Activity:
The full listing, word for word and free of images, is the expected result.
▬▬▬
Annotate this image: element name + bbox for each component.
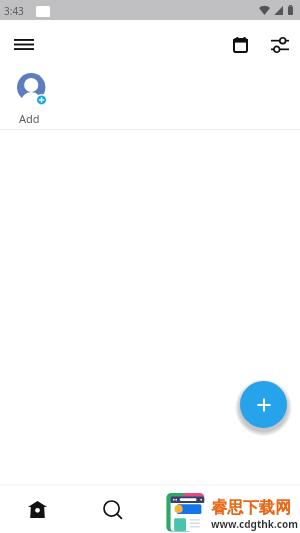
button[interactable]: Profile bbox=[225, 486, 300, 533]
staticText: 3:43 bbox=[4, 4, 24, 18]
staticText: www.cdgthk.com bbox=[211, 517, 298, 531]
button[interactable]: Calendar bbox=[220, 25, 260, 65]
button[interactable]: Add bbox=[6, 68, 56, 126]
button[interactable]: Home bbox=[0, 486, 75, 533]
staticText: Add bbox=[19, 111, 40, 126]
button[interactable]: Search bbox=[75, 486, 150, 533]
button[interactable]: Filter bbox=[260, 25, 300, 65]
button[interactable]: Add bbox=[240, 381, 287, 428]
button[interactable]: Library bbox=[150, 486, 225, 533]
button[interactable]: Menu bbox=[4, 24, 44, 64]
staticText: 睿思下载网 bbox=[211, 498, 291, 518]
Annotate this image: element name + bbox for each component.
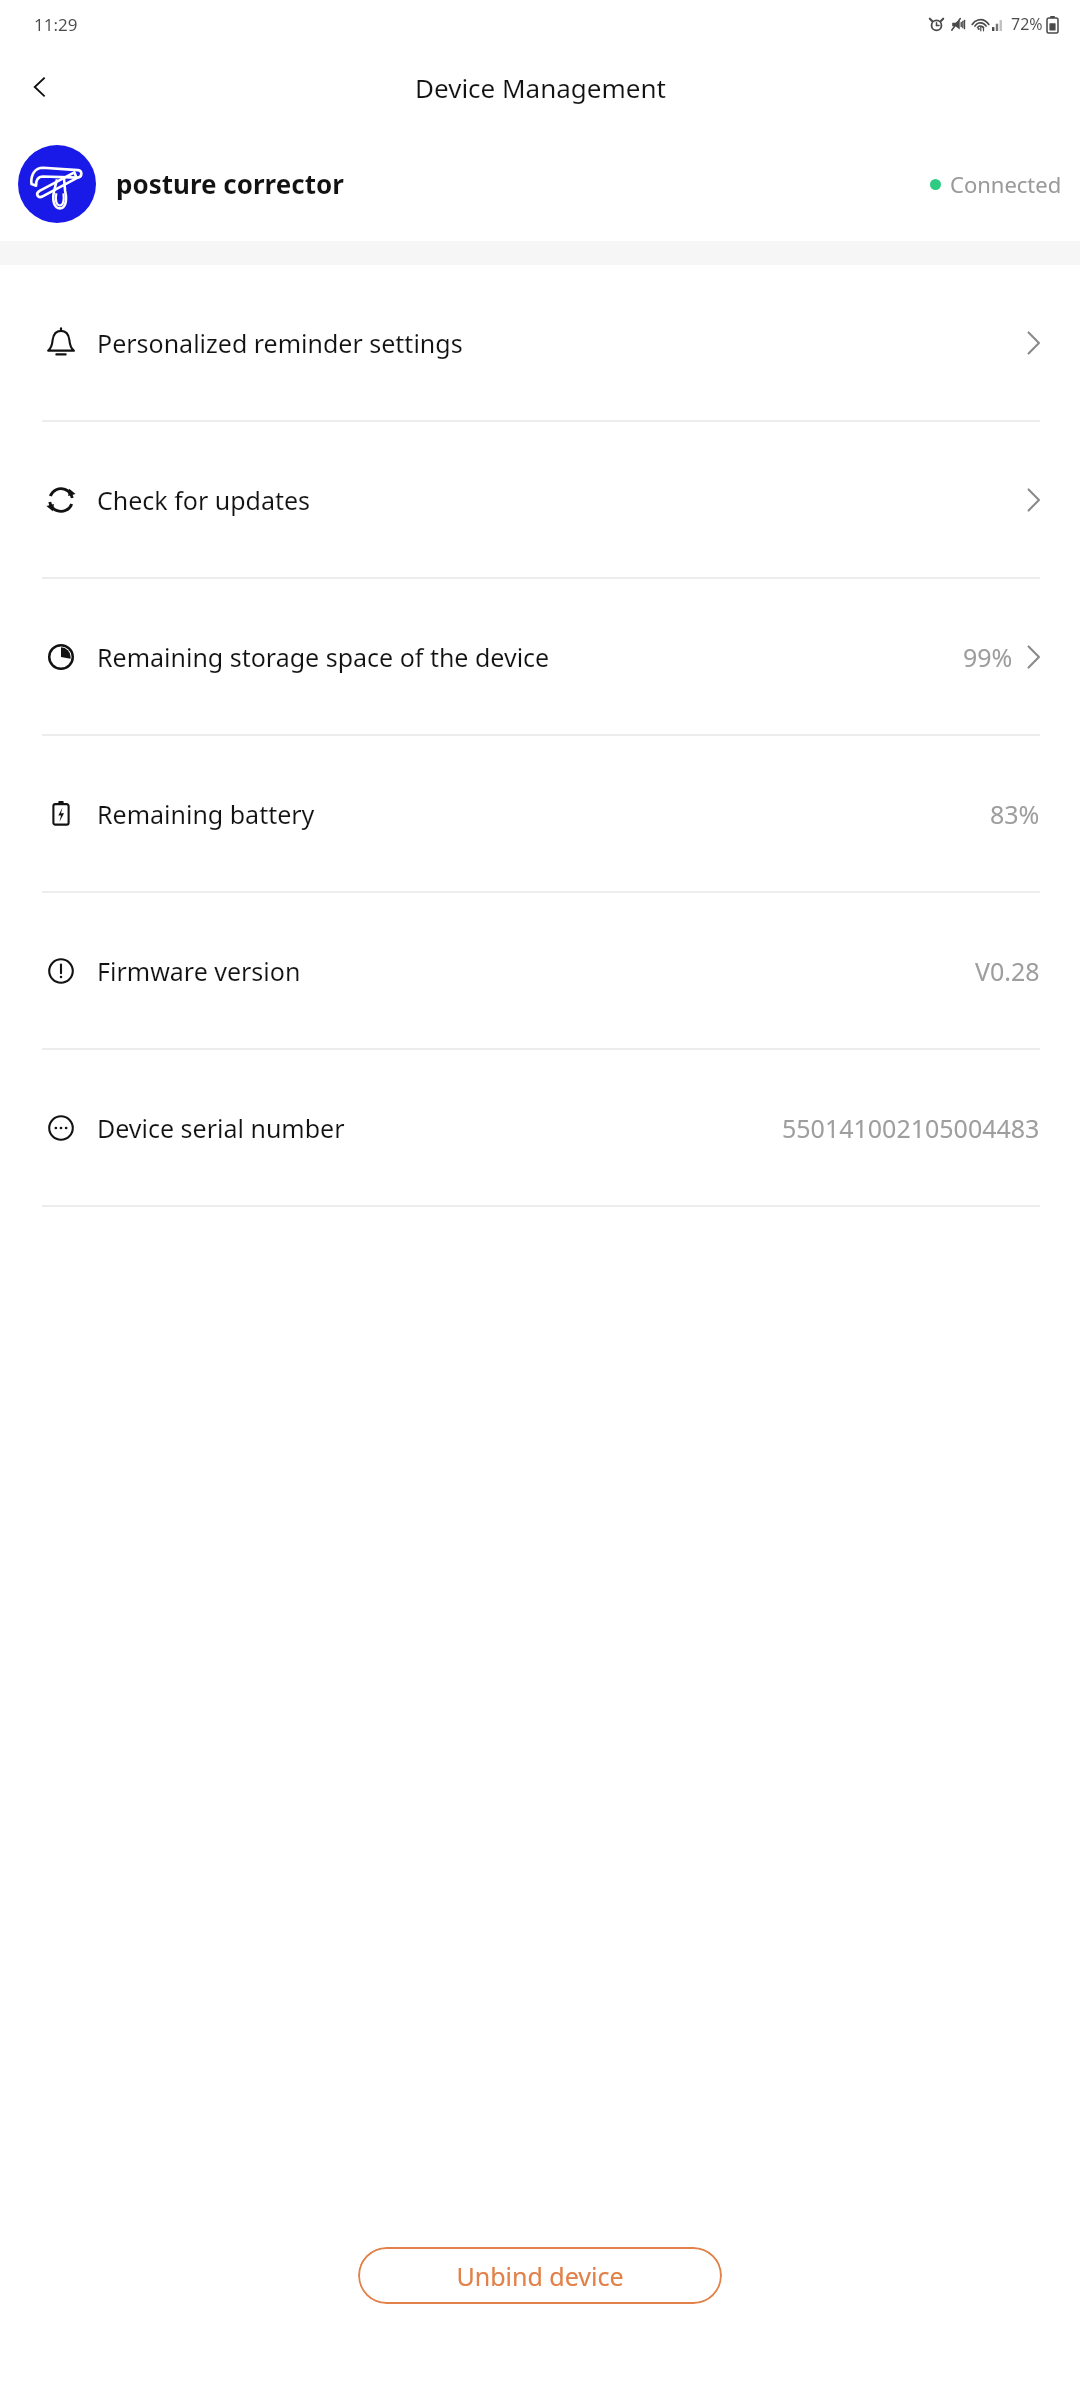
button[interactable]: Remaining battery bbox=[0, 736, 1080, 891]
button[interactable]: Check for updates bbox=[0, 422, 1080, 577]
staticText: Device Management bbox=[415, 70, 666, 105]
staticText: 83% bbox=[990, 797, 1040, 831]
staticText: Remaining battery bbox=[97, 797, 315, 831]
button[interactable]: Remaining storage space of the device bbox=[0, 579, 1080, 734]
button[interactable]: Device serial number bbox=[0, 1050, 1080, 1205]
button[interactable]: Back bbox=[16, 63, 64, 111]
staticText: 72% bbox=[1011, 13, 1043, 35]
button[interactable]: Personalized reminder settings bbox=[0, 265, 1080, 420]
staticText: 550141002105004483 bbox=[782, 1111, 1040, 1145]
staticText: 99% bbox=[963, 640, 1013, 674]
button[interactable]: Firmware version bbox=[0, 893, 1080, 1048]
staticText: Connected bbox=[950, 169, 1062, 199]
staticText: 11:29 bbox=[34, 13, 78, 36]
staticText: posture corrector bbox=[116, 166, 344, 201]
staticText: Remaining storage space of the device bbox=[97, 640, 550, 674]
staticText: Device serial number bbox=[97, 1111, 345, 1145]
staticText: V0.28 bbox=[975, 954, 1040, 988]
button[interactable]: Unbind device bbox=[358, 2247, 722, 2304]
staticText: Personalized reminder settings bbox=[97, 326, 463, 360]
staticText: Firmware version bbox=[97, 954, 301, 988]
staticText: Unbind device bbox=[456, 2259, 624, 2293]
staticText: Check for updates bbox=[97, 483, 311, 517]
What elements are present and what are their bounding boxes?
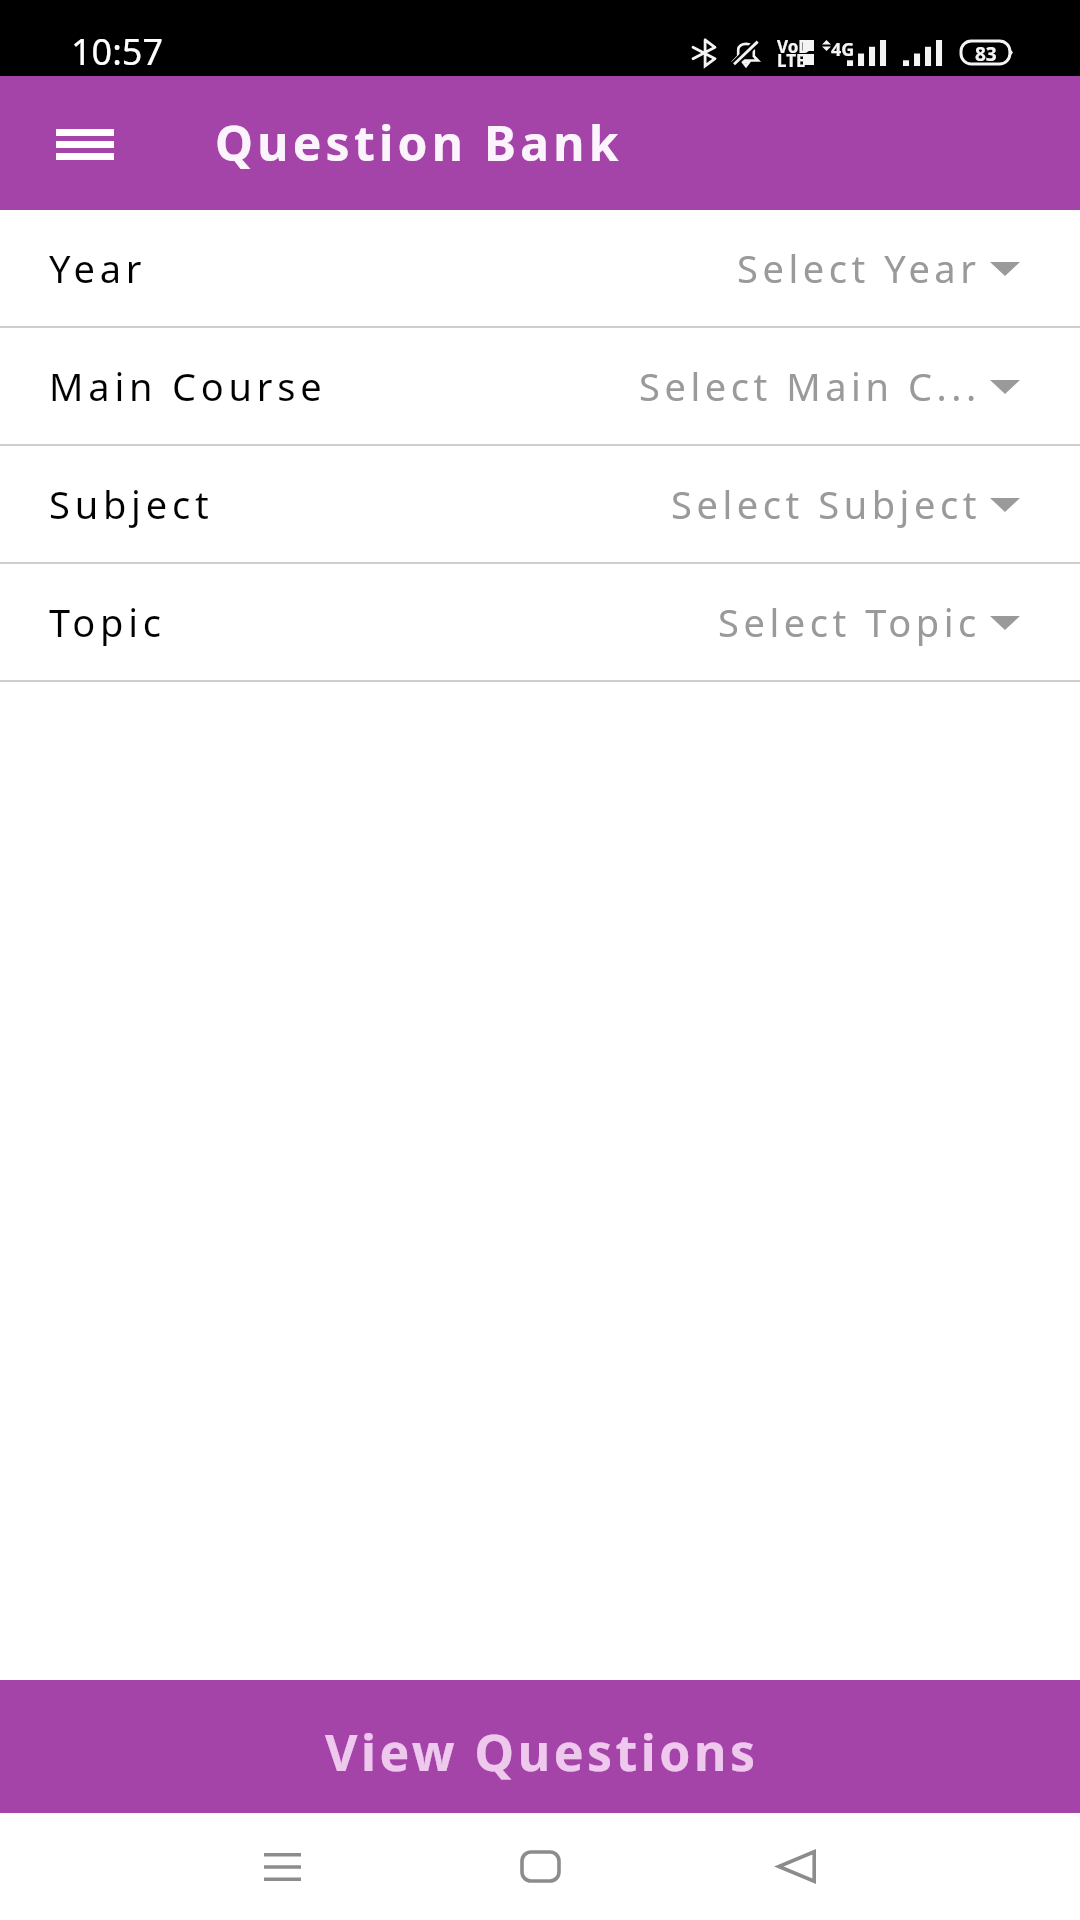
▬▬▬
Response below:
Annotate this image: element name + bbox for each component.
button[interactable]: Profile bbox=[225, 486, 300, 533]
staticText: 3:43 bbox=[4, 4, 24, 18]
staticText: www.cdgthk.com bbox=[211, 517, 298, 531]
button[interactable]: Calendar bbox=[220, 25, 260, 65]
button[interactable]: Add bbox=[6, 68, 56, 126]
button[interactable]: Home bbox=[0, 486, 75, 533]
staticText: Add bbox=[19, 111, 40, 126]
button[interactable]: Search bbox=[75, 486, 150, 533]
button[interactable]: Filter bbox=[260, 25, 300, 65]
button[interactable]: Add bbox=[240, 381, 287, 428]
button[interactable]: Library bbox=[150, 486, 225, 533]
button[interactable]: Menu bbox=[4, 24, 44, 64]
staticText: 睿思下载网 bbox=[211, 498, 291, 518]
Annotate this image: element name + bbox for each component.
button[interactable]: Remaining battery bbox=[0, 736, 1080, 891]
button[interactable]: Check for updates bbox=[0, 422, 1080, 577]
staticText: Device Management bbox=[415, 70, 666, 105]
staticText: 83% bbox=[990, 797, 1040, 831]
staticText: Remaining battery bbox=[97, 797, 315, 831]
button[interactable]: Remaining storage space of the device bbox=[0, 579, 1080, 734]
button[interactable]: Device serial number bbox=[0, 1050, 1080, 1205]
button[interactable]: Back bbox=[16, 63, 64, 111]
staticText: 72% bbox=[1011, 13, 1043, 35]
button[interactable]: Personalized reminder settings bbox=[0, 265, 1080, 420]
staticText: 550141002105004483 bbox=[782, 1111, 1040, 1145]
staticText: 99% bbox=[963, 640, 1013, 674]
button[interactable]: Firmware version bbox=[0, 893, 1080, 1048]
staticText: Connected bbox=[950, 169, 1062, 199]
staticText: 11:29 bbox=[34, 13, 78, 36]
staticText: posture corrector bbox=[116, 166, 344, 201]
staticText: Remaining storage space of the device bbox=[97, 640, 550, 674]
staticText: Device serial number bbox=[97, 1111, 345, 1145]
staticText: V0.28 bbox=[975, 954, 1040, 988]
button[interactable]: Unbind device bbox=[358, 2247, 722, 2304]
staticText: Personalized reminder settings bbox=[97, 326, 463, 360]
staticText: Firmware version bbox=[97, 954, 301, 988]
staticText: Unbind device bbox=[456, 2259, 624, 2293]
staticText: Check for updates bbox=[97, 483, 311, 517]
What elements are present and what are their bounding boxes?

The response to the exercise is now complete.